Preparing data for machine learning algorithms (Machine Learning Study 8)

This article is still based on the previous two articles!

Attribute combination experiment

Hopefully the previous sections gave you an idea of ​​a few ways to explore your data and gain insights. You discovered some data quirks that you might want to clean before feeding it to the machine learning algorithm, and you discovered interesting correlations between attributes, especially with the target attribute
correlation between. You also notice that some attributes have right-skewed distributions, so you may need to transform them (for example, by taking their logarithms or square roots). Of course, your mileage will vary greatly with each project, but the general idea is similar.

The last thing you may want to do before preparing your data for a machine learning algorithm is to try various attribute combinations. For example, the total number of rooms in an area isn't very useful if you don't know how many residents there are. What you really want is the number of rooms per home. Likewise, the total number of bedrooms is not very useful on its own: you may want to compare it with the number of rooms. The population per household also seems to be an interesting mix of attributes. Create these new properties as follows:

housing["rooms_per_house"] = housing["total_rooms"] / housing["households"]
housing["bedrooms_ratio"] = housing["total_bedrooms"] / housing["total_rooms"]
housing["people_per_house"] = housing["population"] / housing["households"]

Then you look at the correlation matrix again:
Insert image description here

! The new bedrooms_ratio attribute has a much greater correlation with the median value of the house than with the total number of rooms or bedrooms. Obviously, homes with lower bedroom/room ratios tend to be more expensive. The number of rooms per home is also more telling than the total number of rooms in an area - obviously the bigger the house, the more expensive it will be.

This round of exploration doesn't need to be absolutely thorough; the key is to start from the right perspective and gain insights quickly that will help you get your first reasonably good prototype. But it's an iterative process: Once you have a prototype up and running, you can analyze its output to gain more insights before returning to this exploration step.

Prepare data for machine learning algorithms

It’s time to prepare the data for your machine learning algorithm. There are several good reasons why you should write a function for this rather than doing it by hand:

  • This will allow you to easily reproduce these transformations on any dataset (e.g. the next time you get a new dataset).
  • You will gradually build a library of transformation functions for reuse in future projects.
  • You can use these functions in real-time systems to transform new data before feeding it into your algorithm.
  • This will allow you to easily try out various transformations and see which combination of transformations works best.

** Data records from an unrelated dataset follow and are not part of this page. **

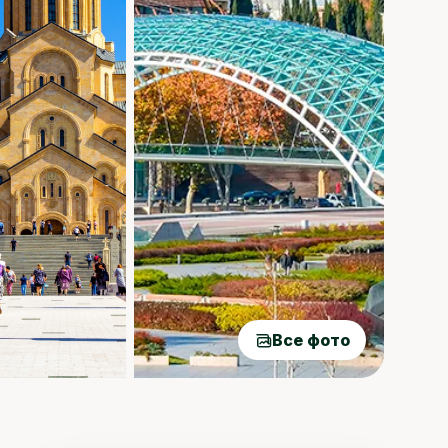
Все фото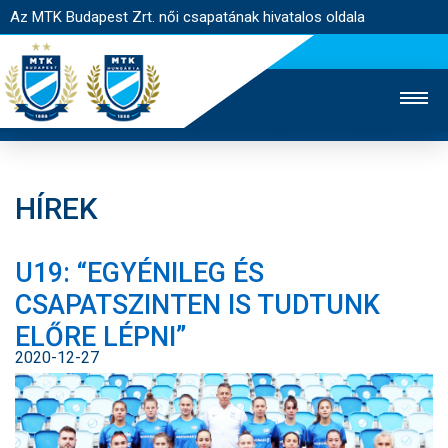
Az MTK Budapest Zrt. női csapatának hivatalos oldala
HÍREK
MTK TV
FÉRFI CSAPAT
AKADÉMIA
U19: “EGYÉNILEG ÉS
JEGYÉRTÉKESÍTÉS
WEBSHOP
STADION
CSAPATSZINTEN IS TUDTUNK
EGYESÜLET
KAPCSOLAT
ELŐRE LÉPNI”
2020-12-27
NYITÓLAP
HÍREK
CSAPAT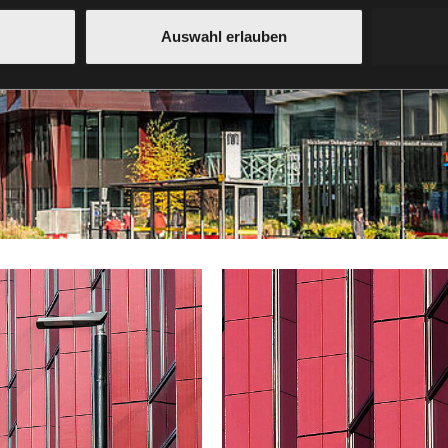
Auswahl erlauben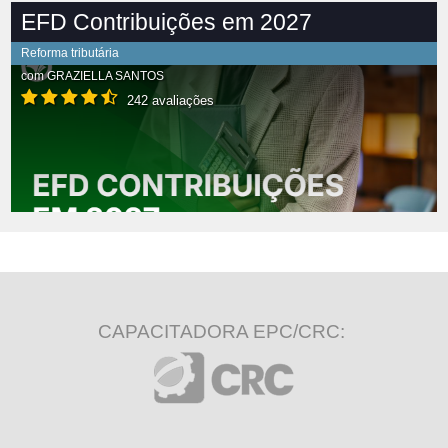
EFD Contribuições em 2027
Reforma tributária
com
GRAZIELLA SANTOS
242 avaliações
CAPACITADORA EPC/CRC:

But first, revert to a clean training set (by copying strat_train_set again). You should also keep predictors and labels separate, as you don't necessarily want to apply the same transformation to predictors and target values ​​(note that drop() creates a copy of the data and does not affect strat_train_set):

housing = strat_train_set.drop("median_house_value", axis=1)
housing_labels = strat_train_set["median_house_value"].copy()

clear data

Most machine learning algorithms cannot handle missing features, so you need to handle these features. For example, you noticed earlier that the total_bedrooms attribute has some missing values. You have three options to solve this problem:

  1. Remove the corresponding area.
  2. Remove the entire attribute.
  3. Set missing values ​​to some value (zero, mean, median, etc.). This is called imputation.

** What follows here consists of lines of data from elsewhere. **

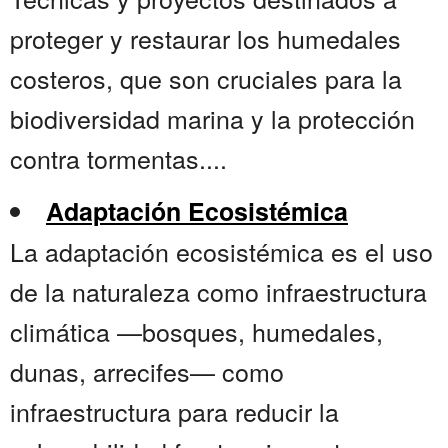
proteger y restaurar los humedales
costeros, que son cruciales para la
biodiversidad marina y la protección
contra tormentas....
Adaptación Ecosistémica
La adaptación ecosistémica es el uso
de la naturaleza como infraestructura
climática —bosques, humedales,
dunas, arrecifes— como
infraestructura para reducir la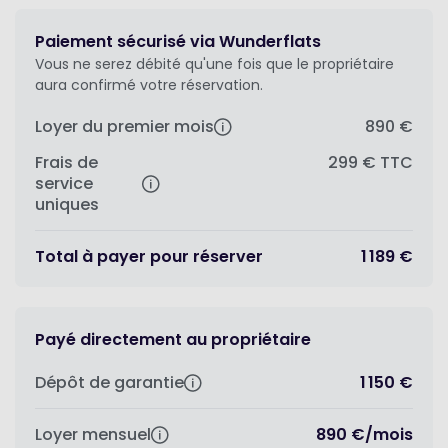
Paiement sécurisé via Wunderflats
Vous ne serez débité qu'une fois que le propriétaire
aura confirmé votre réservation.
Loyer du premier mois
890 €
Frais de
299 €
TTC
service
uniques
Total à payer pour réserver
1 189 €
Payé directement au propriétaire
Dépôt de garantie
1 150 €
Loyer mensuel
890 €
/
mois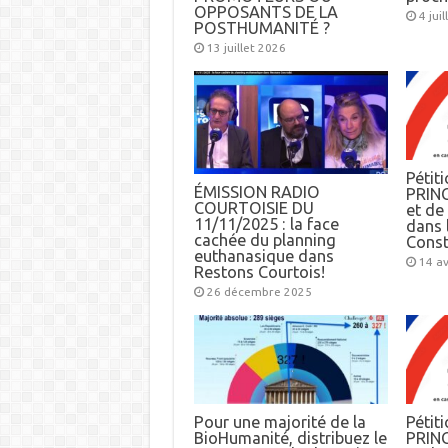
OPPOSANTS DE LA
4 jui
POSTHUMANITÉ ?
13 juillet 2026
Pétiti
ÉMISSION RADIO
PRINC
COURTOISIE DU
et d
11/11/2025 : la face
dans l
cachée du planning
Const
euthanasique dans
14 av
Restons Courtois!
26 décembre 2025
Pour une majorité de la
Pétiti
BioHumanité, distribuez le
PRINC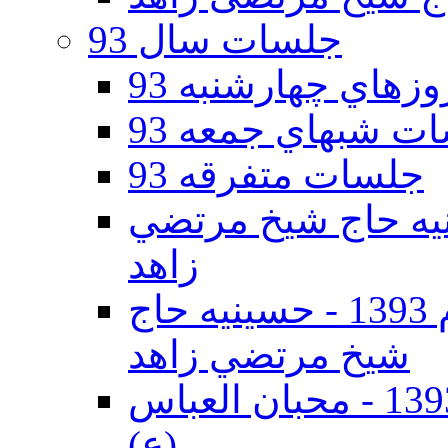
جلسات سال 93
هاي چهارشنبه 93
ت شبهاي جمعه 93
جلسات متفرقه 93
ه دوم 93 - حسينيه حاج شيخ مرتضي
زاهد
جلسات دهه اول محرم الحرام 1393 - حسينيه حاج
شيخ مرتضي زاهد
جلسات دهه اول محرم الحرام 1393 - محبان العباس
(ع)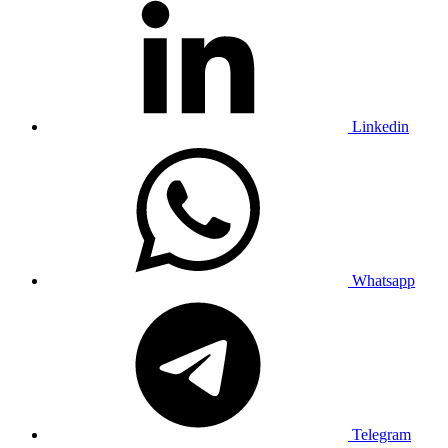
Linkedin
Whatsapp
Telegram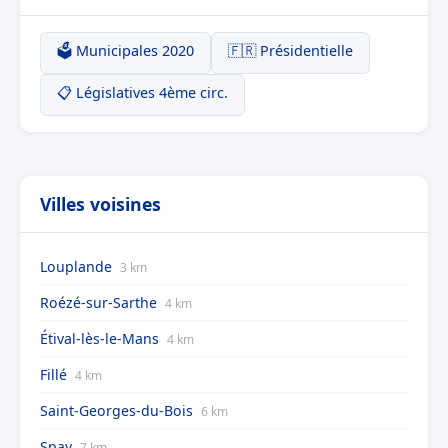
🗳️ Municipales 2020
🇫🇷 Présidentielle
📋 Législatives 4ème circ.
Villes voisines
Louplande
3 km
Roézé-sur-Sarthe
4 km
Étival-lès-le-Mans
4 km
Fillé
4 km
Saint-Georges-du-Bois
6 km
Spay
7 km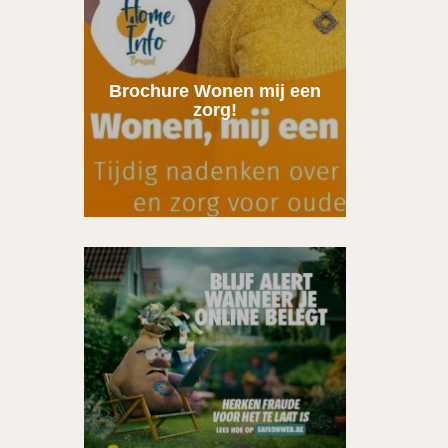
Brochure Wonen mij een
zorg!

You can easily accomplish these tasks using PandasDataFrame's dropna(), drop(), and fillna() methods:

housing.dropna(subset=["total_bedrooms"], inplace=True) # option 1
housing.drop("total_bedrooms", axis=1) # option 2
median = housing["total_bedrooms"].median() # option 3
housing["total_bedrooms"].fillna(median, inplace=True)

You decide to use option 3 because it's the least disruptive, but instead of the previous code you'll be using a convenience Scikit-Learn class: Simplelmputer. The advantage of this is that it will store the median value of each feature: this will allow it to impute missing values ​​not only on the training set, but also on the validation set, test set and any new data input to the model . To use it, you first need to create a Simplelmputer instance, specifying that you want to replace missing values ​​for each attribute with the median value of that attribute:

from sklearn.impute import SimpleImputer
imputer = SimpleImputer(strategy="median")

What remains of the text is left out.